Solution to the problem SSH(pam_limits.so)
Photo by Florian Krumm on Unsplash
Colleagues, good afternoon!
Having worked in support since 2007, I faced many problems, one of which I would like to talk about.
Introduction
One Friday at the end of the working day, a message is received about errors from one production server serving clients from Kaliningrad to Sakhalin.
A quick analysis of the server status showed that the problem is only with triggers that call the Bash shell to run, which seemed very strange. The second oddity seemed that the server was in production, and the problem had been fixed for about 30 minutes, there were no user requests! A survey of colleagues in a working chat, determined that today on this server they solved the problem with “too many open files” and solved it. We launch an SSH session on the server, and ... NO connection !!!
Problem
Analysis of the SSH client logs showed that the channel breaks when trying to start the command interpreter, i.e. authorization and authentication goes through, but the console does not start. Connecting via iLo - the result is the same.
[svutkin@vlg-jan-db01 ~]$ ssh 10.108.176.252 -l svutkin –vvv … debug1: Authentication succeeded (keyboard-interactive).
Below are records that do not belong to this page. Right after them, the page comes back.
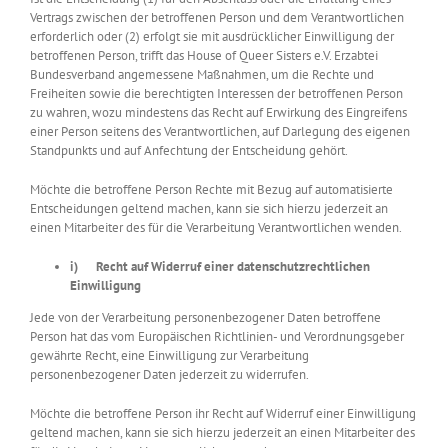
Vertrags zwischen der betroffenen Person und dem Verantwortlichen
erforderlich oder (2) erfolgt sie mit ausdrücklicher Einwilligung der
betroffenen Person, trifft das House of Queer Sisters e.V. Erzabtei
Bundesverband angemessene Maßnahmen, um die Rechte und
Freiheiten sowie die berechtigten Interessen der betroffenen Person
zu wahren, wozu mindestens das Recht auf Erwirkung des Eingreifens
einer Person seitens des Verantwortlichen, auf Darlegung des eigenen
Standpunkts und auf Anfechtung der Entscheidung gehört.
Möchte die betroffene Person Rechte mit Bezug auf automatisierte
Entscheidungen geltend machen, kann sie sich hierzu jederzeit an
einen Mitarbeiter des für die Verarbeitung Verantwortlichen wenden.
i) Recht auf Widerruf einer datenschutzrechtlichen
Einwilligung
Jede von der Verarbeitung personenbezogener Daten betroffene
Person hat das vom Europäischen Richtlinien- und Verordnungsgeber
gewährte Recht, eine Einwilligung zur Verarbeitung
personenbezogener Daten jederzeit zu widerrufen.
Möchte die betroffene Person ihr Recht auf Widerruf einer Einwilligung
geltend machen, kann sie sich hierzu jederzeit an einen Mitarbeiter des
Authenticated to 10.108.176.252 ([10.108.176.252]:22). debug2: shell request accepted on channel 0 … * ******************************************************************** * Welcome to ******************* running RedHat 7.4 * Puppet hostgroup: Base/Oracle/RDBMS * AD OU: OU=DWH,OU=DB,OU=Linux,OU=UNIX,OU=Servers,DC=*******,DC=ru * This system supported by IT-Platform-OS-Unix@*********. * Run 'sudo -l' to view your privileges * ******************************************************************** … debug2: channel 0: almost dead debug2: channel 0: gc: notify user debug2: channel 0: gc: user detached debug2: channel 0: send close debug3: send packet: type 97 debug2: channel 0: is dead … debug1: Exit status 254
Solution
The first search results came up with a solution - Disable PAM.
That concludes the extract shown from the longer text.